Dans ce cas, les patrons (et les actionnaires) des diverses parties avides de profits se sont associées et ont précipité notre perte, nous travailleurs. De par leur incompétence, de par leurs (dés)intérêts personnels et communs, ils n’ont pas hésité une seule minute à nous broyer dans leur machine capitaliste. L’un (le client Dow) et l’autre (l’employeur DSV), tout comme de nombreuses autres entreprises, utilisent ces stratégies de concentration/fusion/rachat pour devenir des monstres géants prêts à tout engloutir. Le savoir-faire, la technologie, la qualité de la main d’œuvre ne sont plus des critères déterminants dans leurs stratégies.

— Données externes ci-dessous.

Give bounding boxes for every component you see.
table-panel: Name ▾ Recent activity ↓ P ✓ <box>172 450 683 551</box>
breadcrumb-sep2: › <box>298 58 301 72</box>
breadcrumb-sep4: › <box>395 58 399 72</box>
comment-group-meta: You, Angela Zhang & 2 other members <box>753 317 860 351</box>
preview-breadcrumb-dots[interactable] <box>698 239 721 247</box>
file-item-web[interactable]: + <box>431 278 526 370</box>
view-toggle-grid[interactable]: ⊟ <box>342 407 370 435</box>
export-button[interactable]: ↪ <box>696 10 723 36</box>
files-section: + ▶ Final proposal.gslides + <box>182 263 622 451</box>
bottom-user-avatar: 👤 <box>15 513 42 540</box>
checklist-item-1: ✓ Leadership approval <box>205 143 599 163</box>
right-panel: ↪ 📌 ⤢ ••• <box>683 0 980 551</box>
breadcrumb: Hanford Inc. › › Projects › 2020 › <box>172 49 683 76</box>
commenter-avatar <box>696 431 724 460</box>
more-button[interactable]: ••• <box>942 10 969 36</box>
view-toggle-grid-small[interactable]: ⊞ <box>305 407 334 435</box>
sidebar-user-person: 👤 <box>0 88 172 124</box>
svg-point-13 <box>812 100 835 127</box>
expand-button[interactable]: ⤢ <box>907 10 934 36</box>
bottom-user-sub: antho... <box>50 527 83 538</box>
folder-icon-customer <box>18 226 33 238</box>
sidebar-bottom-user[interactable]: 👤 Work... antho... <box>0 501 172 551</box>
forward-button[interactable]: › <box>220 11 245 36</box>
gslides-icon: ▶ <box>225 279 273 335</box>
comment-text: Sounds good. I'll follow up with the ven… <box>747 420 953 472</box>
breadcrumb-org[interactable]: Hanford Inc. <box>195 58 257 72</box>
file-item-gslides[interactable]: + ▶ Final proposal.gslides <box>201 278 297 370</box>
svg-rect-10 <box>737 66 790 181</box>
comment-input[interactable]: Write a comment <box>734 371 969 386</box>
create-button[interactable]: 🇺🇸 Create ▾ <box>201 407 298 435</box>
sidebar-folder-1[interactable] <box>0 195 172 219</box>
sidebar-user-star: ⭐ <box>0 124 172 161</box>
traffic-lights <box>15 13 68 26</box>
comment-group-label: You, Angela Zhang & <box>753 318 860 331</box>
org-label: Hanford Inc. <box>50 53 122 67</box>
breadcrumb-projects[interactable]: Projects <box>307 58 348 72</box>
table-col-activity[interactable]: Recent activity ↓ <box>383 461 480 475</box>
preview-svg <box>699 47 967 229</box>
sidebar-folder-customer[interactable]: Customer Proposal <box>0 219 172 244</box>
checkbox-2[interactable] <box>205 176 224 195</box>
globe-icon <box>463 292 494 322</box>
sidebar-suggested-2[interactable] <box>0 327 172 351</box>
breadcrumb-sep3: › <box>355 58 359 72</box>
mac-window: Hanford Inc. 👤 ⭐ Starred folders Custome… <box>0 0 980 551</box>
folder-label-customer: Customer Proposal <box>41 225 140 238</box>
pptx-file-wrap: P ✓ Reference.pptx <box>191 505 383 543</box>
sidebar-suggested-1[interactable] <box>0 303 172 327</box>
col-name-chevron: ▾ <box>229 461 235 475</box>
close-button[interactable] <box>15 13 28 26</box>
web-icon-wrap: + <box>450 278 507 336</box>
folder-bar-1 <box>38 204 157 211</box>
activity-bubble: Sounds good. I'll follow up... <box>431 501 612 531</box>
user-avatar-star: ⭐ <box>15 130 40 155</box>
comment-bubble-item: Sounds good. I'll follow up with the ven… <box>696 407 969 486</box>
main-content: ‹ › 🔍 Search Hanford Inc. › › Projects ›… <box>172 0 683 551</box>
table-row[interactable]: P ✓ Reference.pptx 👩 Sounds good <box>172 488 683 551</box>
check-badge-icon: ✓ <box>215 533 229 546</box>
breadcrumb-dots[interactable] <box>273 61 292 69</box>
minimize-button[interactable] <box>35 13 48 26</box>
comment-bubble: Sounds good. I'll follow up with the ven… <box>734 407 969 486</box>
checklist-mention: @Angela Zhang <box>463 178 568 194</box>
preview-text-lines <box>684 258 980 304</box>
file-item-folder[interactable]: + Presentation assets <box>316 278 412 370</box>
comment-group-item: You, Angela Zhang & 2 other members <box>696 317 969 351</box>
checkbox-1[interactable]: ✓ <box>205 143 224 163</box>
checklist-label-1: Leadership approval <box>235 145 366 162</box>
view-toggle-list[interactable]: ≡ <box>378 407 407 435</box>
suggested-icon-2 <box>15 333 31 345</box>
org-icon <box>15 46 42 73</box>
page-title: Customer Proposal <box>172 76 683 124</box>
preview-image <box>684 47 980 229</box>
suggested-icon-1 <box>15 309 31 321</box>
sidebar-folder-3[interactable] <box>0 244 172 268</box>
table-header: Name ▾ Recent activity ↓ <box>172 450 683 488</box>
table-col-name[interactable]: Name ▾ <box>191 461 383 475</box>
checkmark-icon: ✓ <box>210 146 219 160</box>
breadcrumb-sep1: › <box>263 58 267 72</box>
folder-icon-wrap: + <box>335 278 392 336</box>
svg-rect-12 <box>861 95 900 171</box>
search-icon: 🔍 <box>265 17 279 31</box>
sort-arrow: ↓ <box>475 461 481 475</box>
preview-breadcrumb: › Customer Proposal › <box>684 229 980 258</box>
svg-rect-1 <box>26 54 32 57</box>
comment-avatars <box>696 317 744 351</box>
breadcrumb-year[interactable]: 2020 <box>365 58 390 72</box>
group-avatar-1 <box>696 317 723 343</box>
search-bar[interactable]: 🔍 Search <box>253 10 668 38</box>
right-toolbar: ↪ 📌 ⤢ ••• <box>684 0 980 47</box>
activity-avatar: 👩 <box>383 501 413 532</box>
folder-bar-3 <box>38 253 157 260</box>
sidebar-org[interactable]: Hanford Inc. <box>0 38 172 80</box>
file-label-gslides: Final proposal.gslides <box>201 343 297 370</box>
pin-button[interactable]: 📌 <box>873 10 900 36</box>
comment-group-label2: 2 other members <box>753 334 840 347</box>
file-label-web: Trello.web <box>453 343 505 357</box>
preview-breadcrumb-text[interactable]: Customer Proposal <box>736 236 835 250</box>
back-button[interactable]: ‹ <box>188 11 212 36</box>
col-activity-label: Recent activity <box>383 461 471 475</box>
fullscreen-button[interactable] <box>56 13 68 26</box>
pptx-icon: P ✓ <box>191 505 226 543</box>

Lors de réunions de crise, le management démuni face à notre résistance, se paie le service d’avocats et d’huissiers, leur laissant gérer le pan social qu’ils veulent largement ignorer. Le client Dow lui se pavane indécemment encore dans les bureaux où ils ont sacrifiés les travailleurs, les harcelant de reprendre le travail, alors ceux-ci sont encore choqué de la nouvelle de leur licenciement prochain.
Si les délégations syndicales n’étaient pas présentes, nous nous serions fait jetés comme de vulgaires déchêts sans aucune considération alors que certains d’entre nous comptent une ancienneté de près de 30 ans, au service de ce même client. Heureusement, les délégués syndicaux sont là pour les rappeler à l’ordre et leur rappeler leur inhumanité.

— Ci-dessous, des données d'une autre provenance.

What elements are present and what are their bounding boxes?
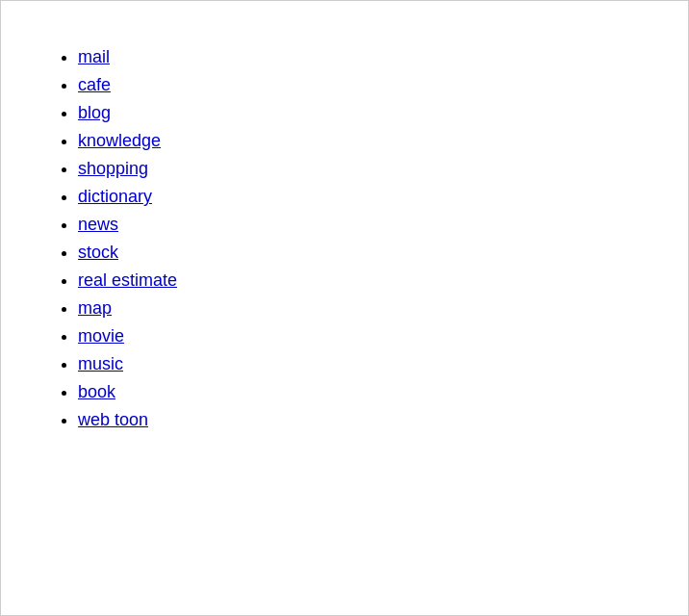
nav-link-book[interactable]: book: [78, 382, 115, 401]
nav-link-music[interactable]: music: [78, 354, 123, 373]
nav-link-real-estimate[interactable]: real estimate: [78, 270, 177, 290]
page-container: mailcafeblogknowledgeshoppingdictionaryn…: [0, 0, 689, 616]
nav-link-shopping[interactable]: shopping: [78, 159, 148, 178]
list-item: movie: [78, 326, 640, 346]
nav-link-cafe[interactable]: cafe: [78, 75, 111, 94]
list-item: news: [78, 215, 640, 235]
nav-list: mailcafeblogknowledgeshoppingdictionaryn…: [49, 47, 640, 430]
nav-link-knowledge[interactable]: knowledge: [78, 131, 161, 150]
list-item: knowledge: [78, 131, 640, 151]
list-item: map: [78, 298, 640, 319]
nav-link-stock[interactable]: stock: [78, 243, 118, 262]
list-item: real estimate: [78, 270, 640, 291]
list-item: blog: [78, 103, 640, 123]
list-item: mail: [78, 47, 640, 67]
nav-link-dictionary[interactable]: dictionary: [78, 187, 152, 206]
nav-link-news[interactable]: news: [78, 215, 118, 234]
list-item: cafe: [78, 75, 640, 95]
list-item: dictionary: [78, 187, 640, 207]
nav-link-mail[interactable]: mail: [78, 47, 110, 66]
list-item: shopping: [78, 159, 640, 179]
nav-link-blog[interactable]: blog: [78, 103, 111, 122]
list-item: music: [78, 354, 640, 374]
list-item: stock: [78, 243, 640, 263]
nav-link-map[interactable]: map: [78, 298, 112, 318]
nav-link-movie[interactable]: movie: [78, 326, 124, 346]
list-item: web toon: [78, 410, 640, 430]
nav-link-web-toon[interactable]: web toon: [78, 410, 148, 429]
list-item: book: [78, 382, 640, 402]
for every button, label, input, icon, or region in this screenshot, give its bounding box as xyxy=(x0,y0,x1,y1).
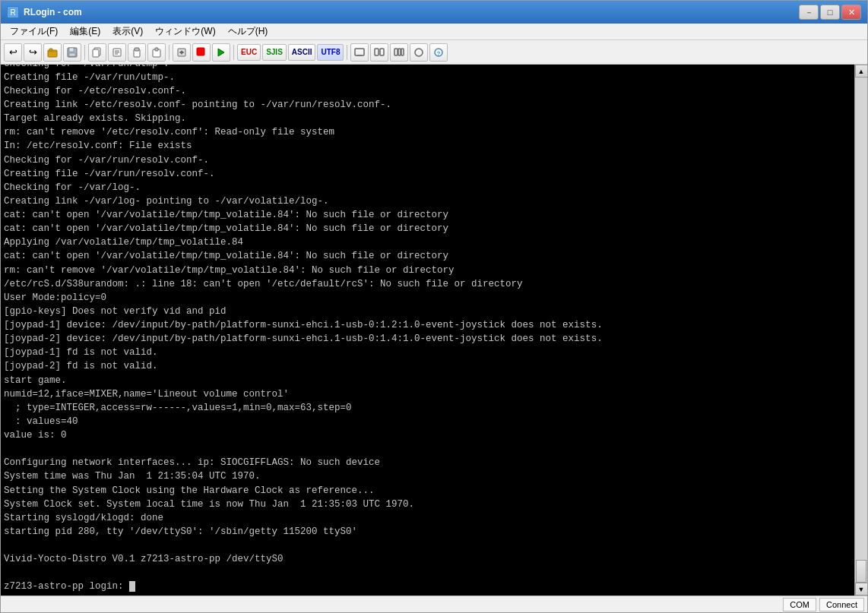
svg-point-27 xyxy=(415,49,423,56)
menu-help[interactable]: ヘルプ(H) xyxy=(222,24,274,39)
svg-rect-3 xyxy=(69,48,74,52)
svg-rect-4 xyxy=(69,53,75,56)
svg-rect-18 xyxy=(197,48,204,55)
svg-rect-23 xyxy=(380,49,384,55)
toolbar-sep-3 xyxy=(233,45,234,60)
scrollbar[interactable]: ▲ ▼ xyxy=(854,65,867,596)
scrollbar-track[interactable] xyxy=(855,77,867,583)
status-bar: COM Connect xyxy=(1,596,867,612)
scrollbar-up[interactable]: ▲ xyxy=(855,65,868,77)
toolbar-paste2-btn[interactable] xyxy=(147,43,166,62)
toolbar-copy2-btn[interactable] xyxy=(108,43,126,62)
toolbar-new-btn[interactable]: ↩ xyxy=(4,43,22,62)
toolbar-copy1-btn[interactable] xyxy=(88,43,106,62)
main-window: R RLogin - com － □ ✕ ファイル(F) 編集(E) 表示(V)… xyxy=(0,0,868,613)
svg-text:?: ? xyxy=(437,50,441,57)
toolbar-ascii-btn[interactable]: ASCII xyxy=(288,44,316,61)
svg-marker-19 xyxy=(218,49,224,56)
toolbar-reconnect-btn[interactable]: ↪ xyxy=(24,43,42,62)
minimize-button[interactable]: － xyxy=(799,5,819,20)
maximize-button[interactable]: □ xyxy=(820,5,840,20)
terminal-output[interactable]: In: /tmp/tmp: File exists Checking for -… xyxy=(1,65,854,596)
menu-view[interactable]: 表示(V) xyxy=(106,24,149,39)
toolbar-sep-4 xyxy=(347,45,347,60)
window-title: RLogin - com xyxy=(24,7,794,17)
scrollbar-thumb[interactable] xyxy=(856,560,866,583)
terminal-container: In: /tmp/tmp: File exists Checking for -… xyxy=(1,65,867,596)
svg-rect-22 xyxy=(375,49,379,55)
toolbar-screen2-btn[interactable] xyxy=(370,43,388,62)
svg-rect-14 xyxy=(155,48,158,51)
svg-rect-24 xyxy=(394,49,398,55)
svg-rect-1 xyxy=(49,49,52,51)
toolbar-sep-1 xyxy=(84,45,85,60)
toolbar-sep-2 xyxy=(169,45,169,60)
status-connect[interactable]: Connect xyxy=(819,598,864,611)
svg-rect-0 xyxy=(48,50,57,57)
toolbar-open-btn[interactable] xyxy=(43,43,62,62)
toolbar-play-btn[interactable] xyxy=(212,43,230,62)
scrollbar-down[interactable]: ▼ xyxy=(855,583,868,596)
window-controls: － □ ✕ xyxy=(799,5,861,20)
svg-rect-20 xyxy=(355,49,364,55)
toolbar-screen1-btn[interactable] xyxy=(350,43,369,62)
toolbar-help-btn[interactable]: ? xyxy=(429,43,448,62)
toolbar-refresh-btn[interactable] xyxy=(192,43,211,62)
toolbar-screen3-btn[interactable] xyxy=(390,43,408,62)
toolbar: ↩ ↪ EUC SJIS ASC xyxy=(1,40,867,65)
svg-rect-25 xyxy=(398,49,401,55)
svg-rect-26 xyxy=(401,49,404,55)
svg-rect-6 xyxy=(93,49,99,57)
toolbar-save-btn[interactable] xyxy=(63,43,81,62)
svg-rect-12 xyxy=(135,48,139,51)
menu-edit[interactable]: 編集(E) xyxy=(64,24,106,39)
status-com: COM xyxy=(783,598,816,611)
title-bar: R RLogin - com － □ ✕ xyxy=(1,1,867,24)
toolbar-sjis-btn[interactable]: SJIS xyxy=(262,44,287,61)
menu-file[interactable]: ファイル(F) xyxy=(4,24,64,39)
toolbar-utf8-btn[interactable]: UTF8 xyxy=(317,44,344,61)
toolbar-euc-btn[interactable]: EUC xyxy=(237,44,261,61)
menu-bar: ファイル(F) 編集(E) 表示(V) ウィンドウ(W) ヘルプ(H) xyxy=(1,24,867,40)
toolbar-circle-btn[interactable] xyxy=(410,43,428,62)
app-icon: R xyxy=(7,6,19,18)
toolbar-paste1-btn[interactable] xyxy=(128,43,146,62)
menu-window[interactable]: ウィンドウ(W) xyxy=(149,24,221,39)
close-button[interactable]: ✕ xyxy=(841,5,861,20)
toolbar-scroll-btn[interactable] xyxy=(173,43,191,62)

Révolution : Quelle solidarité peut-il être organisée avec votre lutte ?
Beaucoup ont compris que seule notre solidarité pourra nous faire arracher un peu de dignité. Notre organisation, notre réflexion, notre détermination pourront seulement avoir raison de leur folie. Eux ont déjà compris qu’en s’unifiant, ils deviennent invincibles, qu’attendons-nous pour faire de même !??
Cadre 1 : Pour bien comprendre : DSV Logistics et son client unique Dow Corning Europe
UTi Logistics en tant que prestataire de service, détenait le contrat transport/logistique pour un seul client, Dow Corning Europe depuis 2002. En 2015, UTi Logistics a perdu le contrat transport au profit de Essers mais a continué la gestion logistique. Il y a un an, le danois DSV a racheté UTi et licencié des milliers de travailleurs « doublons » de par le monde cette dernière année. Aucun licenciement n’avait encore été effectué par DSV sur le site de Feluy. Le contrat qui liait DSV à Dow venait à échéance en avril 2018.
Dow Corning Europe, client unique et leader dans le silicone, possède un site de production à Seneffe. Il a toujours utilisé un partenaire transport/logistique pour ses expéditions air/mer/route. Dow Corning Europe a été absorbé par les deux géants Dow et Dupont et est devenu Dow en 2015. Durant sa 1ere année d’intégration, Dow a licencié une centaine de travailleurs à Seneffe fin 2016, et des milliers d’autres travailleurs dans le monde entier.
Aussi, le bâtiment construit en 2012 à Feluy est la propriété du client Dow Corning Europe, DSV n’en est que locataire et il est l’employeur d’un personnel de 100 ouvriers et 50 employé(e)s.
Cadre 2: Victoire syndicale unique obtenue face au géant de la Chimie: une prolongation du contrat a été signée jusqu’au 11 février 2018!
Ce 3 mars, après 3 semaines d’âpres négociations, de ténacité acharnée et de solidarité de tous les travailleurs, les délégués, épaulés par leurs permanents syndicaux, ont fait plier la multinationale américaine Dow.
Celui-ci fait un revirement à 180° et prolonge son contrat avec DSV Logistics jusque mi-février 2018!
Pourquoi ? Leur site de Wilrijk n’était pas dans les temps logistiquement pour assurer le transfert d’activité, il a rapidement été dépassé et n’a pas su absorber les retards occasionnés suite à l’annonce de fermeture de Feluy. En perte, Dow s’est vu obligé de faire marche arrière.
Une belle victoire qui permet aux travailleurs de se sortir temporairement la tête hors de l’eau. Cette prolongation permettra d’une part, de retrouver peut-être un nouveau client et de sauver un maximum de travailleurs et d’autre part, elle permettra de négocier le plan social un peu plus sereinement.